OPMA violations should draw steeper penalties

Today is day nine of the Washington State legislature’s 60-day session. Among the many issues these elected leaders will be discussing, debating and voting on is a bill that if approved would add some very necessary teeth to an existing law that as it currently stands provides for minimal penalties for violations of the state’s open public meetings act.

The OPMA requires open meetings of public-agency governing bodies such as city councils, county commissions, school boards and many state boards.

The current penalty for violating the act is $100 against each member of a governing body who attends a meeting where action is knowingly taken. Fees must be paid by the violators, not the public agency with which they are associated. The penalty has been the same for nearly 45 years, since 1971 when the legislation was originally enacted. It clearly needs to be updated so that elected officials get a clear message that they will be held accountable for violations of this important law that protects the public’s critical right to know.
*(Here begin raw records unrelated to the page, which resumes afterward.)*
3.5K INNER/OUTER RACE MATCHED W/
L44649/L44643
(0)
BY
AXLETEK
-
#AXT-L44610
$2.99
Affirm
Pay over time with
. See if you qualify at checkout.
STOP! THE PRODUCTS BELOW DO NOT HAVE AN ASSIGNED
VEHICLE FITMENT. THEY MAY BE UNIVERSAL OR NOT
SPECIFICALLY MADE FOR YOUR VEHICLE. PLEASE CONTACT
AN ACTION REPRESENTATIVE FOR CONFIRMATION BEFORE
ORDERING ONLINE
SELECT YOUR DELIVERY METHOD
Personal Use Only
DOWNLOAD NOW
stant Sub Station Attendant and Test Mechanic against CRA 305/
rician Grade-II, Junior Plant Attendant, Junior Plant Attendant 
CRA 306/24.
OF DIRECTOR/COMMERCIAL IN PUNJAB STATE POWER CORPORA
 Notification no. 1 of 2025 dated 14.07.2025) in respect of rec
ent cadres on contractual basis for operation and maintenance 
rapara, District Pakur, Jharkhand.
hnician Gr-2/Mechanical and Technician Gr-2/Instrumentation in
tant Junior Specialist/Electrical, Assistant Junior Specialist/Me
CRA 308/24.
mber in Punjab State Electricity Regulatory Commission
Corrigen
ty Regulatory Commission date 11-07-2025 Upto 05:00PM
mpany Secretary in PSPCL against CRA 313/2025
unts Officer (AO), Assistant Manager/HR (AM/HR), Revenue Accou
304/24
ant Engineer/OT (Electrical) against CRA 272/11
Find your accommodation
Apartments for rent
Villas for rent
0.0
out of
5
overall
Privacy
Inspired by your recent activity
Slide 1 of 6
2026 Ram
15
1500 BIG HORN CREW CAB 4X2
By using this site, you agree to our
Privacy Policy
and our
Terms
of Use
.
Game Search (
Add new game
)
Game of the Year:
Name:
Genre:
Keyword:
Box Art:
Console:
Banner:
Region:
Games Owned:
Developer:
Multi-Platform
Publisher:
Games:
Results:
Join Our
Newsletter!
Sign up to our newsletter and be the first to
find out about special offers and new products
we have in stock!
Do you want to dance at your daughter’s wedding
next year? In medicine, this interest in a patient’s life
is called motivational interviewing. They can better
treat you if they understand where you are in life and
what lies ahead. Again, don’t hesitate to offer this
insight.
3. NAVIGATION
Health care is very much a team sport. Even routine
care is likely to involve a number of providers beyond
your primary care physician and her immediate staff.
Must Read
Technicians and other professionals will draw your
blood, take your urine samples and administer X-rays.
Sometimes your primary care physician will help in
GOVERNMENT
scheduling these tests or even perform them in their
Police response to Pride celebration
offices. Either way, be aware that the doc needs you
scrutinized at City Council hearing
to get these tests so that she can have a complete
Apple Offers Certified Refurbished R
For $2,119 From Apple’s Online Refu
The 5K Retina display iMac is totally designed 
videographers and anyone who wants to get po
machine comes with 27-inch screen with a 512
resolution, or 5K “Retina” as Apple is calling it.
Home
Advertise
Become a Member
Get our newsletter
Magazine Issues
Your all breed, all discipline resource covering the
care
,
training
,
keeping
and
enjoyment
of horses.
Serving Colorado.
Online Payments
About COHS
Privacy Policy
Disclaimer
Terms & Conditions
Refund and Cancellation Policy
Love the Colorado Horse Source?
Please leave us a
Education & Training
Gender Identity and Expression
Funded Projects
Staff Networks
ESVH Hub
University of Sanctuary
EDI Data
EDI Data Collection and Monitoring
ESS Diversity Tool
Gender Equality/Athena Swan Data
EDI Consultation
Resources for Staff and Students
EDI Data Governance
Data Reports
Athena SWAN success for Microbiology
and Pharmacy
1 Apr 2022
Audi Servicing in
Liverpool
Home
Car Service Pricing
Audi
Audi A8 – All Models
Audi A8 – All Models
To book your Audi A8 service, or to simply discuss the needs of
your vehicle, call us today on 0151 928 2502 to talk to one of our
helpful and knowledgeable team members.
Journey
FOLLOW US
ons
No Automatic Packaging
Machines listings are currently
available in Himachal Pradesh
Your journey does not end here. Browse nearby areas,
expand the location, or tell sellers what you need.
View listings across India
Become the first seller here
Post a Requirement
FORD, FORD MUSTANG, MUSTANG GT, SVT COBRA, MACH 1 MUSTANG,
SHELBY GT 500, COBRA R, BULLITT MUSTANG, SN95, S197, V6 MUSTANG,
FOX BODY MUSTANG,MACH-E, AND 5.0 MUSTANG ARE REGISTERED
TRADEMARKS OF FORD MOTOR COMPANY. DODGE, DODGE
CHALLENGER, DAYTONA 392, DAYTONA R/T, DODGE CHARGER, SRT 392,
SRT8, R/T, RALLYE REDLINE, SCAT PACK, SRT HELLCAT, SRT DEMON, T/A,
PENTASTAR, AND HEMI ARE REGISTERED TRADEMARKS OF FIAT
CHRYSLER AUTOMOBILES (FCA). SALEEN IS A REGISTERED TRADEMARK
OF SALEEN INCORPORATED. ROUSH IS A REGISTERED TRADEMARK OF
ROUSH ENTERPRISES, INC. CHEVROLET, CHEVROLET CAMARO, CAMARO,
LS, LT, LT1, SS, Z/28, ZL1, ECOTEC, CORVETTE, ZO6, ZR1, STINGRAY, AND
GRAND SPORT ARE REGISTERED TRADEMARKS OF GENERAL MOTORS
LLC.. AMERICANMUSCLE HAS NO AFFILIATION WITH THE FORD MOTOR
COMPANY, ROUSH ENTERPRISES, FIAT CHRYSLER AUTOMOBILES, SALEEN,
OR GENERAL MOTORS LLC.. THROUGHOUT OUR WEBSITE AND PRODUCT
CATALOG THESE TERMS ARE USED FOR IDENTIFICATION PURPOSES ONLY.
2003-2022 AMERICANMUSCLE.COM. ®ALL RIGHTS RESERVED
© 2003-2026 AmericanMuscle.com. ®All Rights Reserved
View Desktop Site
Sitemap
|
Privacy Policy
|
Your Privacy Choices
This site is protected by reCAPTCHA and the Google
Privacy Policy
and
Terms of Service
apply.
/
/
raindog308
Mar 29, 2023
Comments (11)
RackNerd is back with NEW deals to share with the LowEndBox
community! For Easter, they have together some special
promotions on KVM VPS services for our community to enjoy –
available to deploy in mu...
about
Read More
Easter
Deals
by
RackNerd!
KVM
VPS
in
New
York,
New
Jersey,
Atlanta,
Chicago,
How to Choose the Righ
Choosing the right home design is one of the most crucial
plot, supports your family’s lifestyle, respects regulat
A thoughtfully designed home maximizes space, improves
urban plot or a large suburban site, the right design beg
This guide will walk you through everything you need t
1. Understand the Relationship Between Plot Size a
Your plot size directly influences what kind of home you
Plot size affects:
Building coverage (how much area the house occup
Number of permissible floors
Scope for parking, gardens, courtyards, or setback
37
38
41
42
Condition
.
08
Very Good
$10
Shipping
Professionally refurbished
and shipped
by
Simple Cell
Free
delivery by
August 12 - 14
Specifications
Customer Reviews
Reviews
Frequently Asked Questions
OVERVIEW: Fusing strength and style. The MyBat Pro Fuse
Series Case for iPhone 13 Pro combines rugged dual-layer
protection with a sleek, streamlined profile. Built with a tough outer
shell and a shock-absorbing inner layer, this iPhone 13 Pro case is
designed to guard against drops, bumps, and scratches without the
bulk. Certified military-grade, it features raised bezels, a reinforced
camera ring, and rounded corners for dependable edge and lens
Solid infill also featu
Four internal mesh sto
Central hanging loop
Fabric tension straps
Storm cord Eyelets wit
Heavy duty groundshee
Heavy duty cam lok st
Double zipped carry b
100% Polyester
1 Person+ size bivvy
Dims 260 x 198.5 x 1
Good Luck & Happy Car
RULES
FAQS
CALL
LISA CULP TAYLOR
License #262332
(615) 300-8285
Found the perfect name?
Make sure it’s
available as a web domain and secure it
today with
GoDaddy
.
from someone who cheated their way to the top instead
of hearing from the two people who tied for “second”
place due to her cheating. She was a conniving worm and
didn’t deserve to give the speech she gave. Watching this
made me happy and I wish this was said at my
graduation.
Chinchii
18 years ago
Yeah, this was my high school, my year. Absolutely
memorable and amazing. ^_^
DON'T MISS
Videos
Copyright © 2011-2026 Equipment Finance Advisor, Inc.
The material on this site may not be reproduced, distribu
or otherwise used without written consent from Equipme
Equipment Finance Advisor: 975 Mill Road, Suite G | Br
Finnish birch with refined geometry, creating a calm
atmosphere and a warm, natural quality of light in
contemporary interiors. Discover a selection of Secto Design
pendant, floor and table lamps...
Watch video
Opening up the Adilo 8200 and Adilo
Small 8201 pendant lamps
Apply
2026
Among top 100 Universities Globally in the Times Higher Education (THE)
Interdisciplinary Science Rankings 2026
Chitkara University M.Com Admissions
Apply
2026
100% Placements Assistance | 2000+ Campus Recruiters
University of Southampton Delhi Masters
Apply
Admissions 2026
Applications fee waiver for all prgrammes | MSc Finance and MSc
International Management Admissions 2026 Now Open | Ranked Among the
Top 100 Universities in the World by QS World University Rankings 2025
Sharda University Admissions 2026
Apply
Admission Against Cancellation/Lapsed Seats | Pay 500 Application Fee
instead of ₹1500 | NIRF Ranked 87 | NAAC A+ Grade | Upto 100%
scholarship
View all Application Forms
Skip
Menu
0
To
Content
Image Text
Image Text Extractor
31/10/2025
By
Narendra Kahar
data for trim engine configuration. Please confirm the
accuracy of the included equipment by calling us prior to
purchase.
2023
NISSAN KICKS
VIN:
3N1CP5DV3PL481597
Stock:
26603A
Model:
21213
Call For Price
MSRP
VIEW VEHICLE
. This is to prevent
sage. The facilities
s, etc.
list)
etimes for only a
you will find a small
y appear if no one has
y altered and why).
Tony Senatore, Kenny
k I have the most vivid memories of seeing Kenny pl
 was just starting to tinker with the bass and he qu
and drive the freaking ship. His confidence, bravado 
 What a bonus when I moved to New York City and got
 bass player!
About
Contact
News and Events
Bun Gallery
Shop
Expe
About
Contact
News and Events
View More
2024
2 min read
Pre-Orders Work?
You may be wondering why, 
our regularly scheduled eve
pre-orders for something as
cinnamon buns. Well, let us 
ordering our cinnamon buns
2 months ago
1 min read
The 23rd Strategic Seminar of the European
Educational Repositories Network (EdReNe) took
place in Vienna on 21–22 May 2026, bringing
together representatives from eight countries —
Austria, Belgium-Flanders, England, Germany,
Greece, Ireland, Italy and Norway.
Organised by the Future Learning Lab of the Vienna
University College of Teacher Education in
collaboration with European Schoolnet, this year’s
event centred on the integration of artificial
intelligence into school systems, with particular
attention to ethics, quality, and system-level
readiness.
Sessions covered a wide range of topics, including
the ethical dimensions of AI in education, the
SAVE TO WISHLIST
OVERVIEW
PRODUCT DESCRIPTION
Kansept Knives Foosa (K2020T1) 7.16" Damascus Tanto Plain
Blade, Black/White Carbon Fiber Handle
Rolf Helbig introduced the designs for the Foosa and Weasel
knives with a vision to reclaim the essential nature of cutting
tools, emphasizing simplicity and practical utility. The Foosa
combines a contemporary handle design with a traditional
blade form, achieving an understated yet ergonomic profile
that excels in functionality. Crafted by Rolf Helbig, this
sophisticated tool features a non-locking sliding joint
House Bill 2353, and its companion Senate Bill 6171, proposed by Washington State Attorney Gen. Bob Ferguson and sponsored by Rep. Sam Hunt — D-Olympia, aims to increase the penalty to $500 for a first-time violation. It would also enact a new $1,000 repeat violator penalty for a subsequent knowing violations.

According to Ferguson, other states, including Arizona, Florida, Idaho, Iowa, Kansas, Minnesota, Mississippi, Nevada, Rhode Island and Virginia, already have higher penalties for open meetings violations than Washington. New Jersey has enhanced penalties for repeat violators.

“Open government is vital to an informed democracy,” Ferguson stated. “When the law requires an open meeting, yet officials knowingly close the door on the public, they must be held accountable with meaningful penalties.”

Government accountability and transparency needs to be a priority for all elected officials, in all situations. More stringent penalties for violation of the OPMA is one very important step in achieving that goal.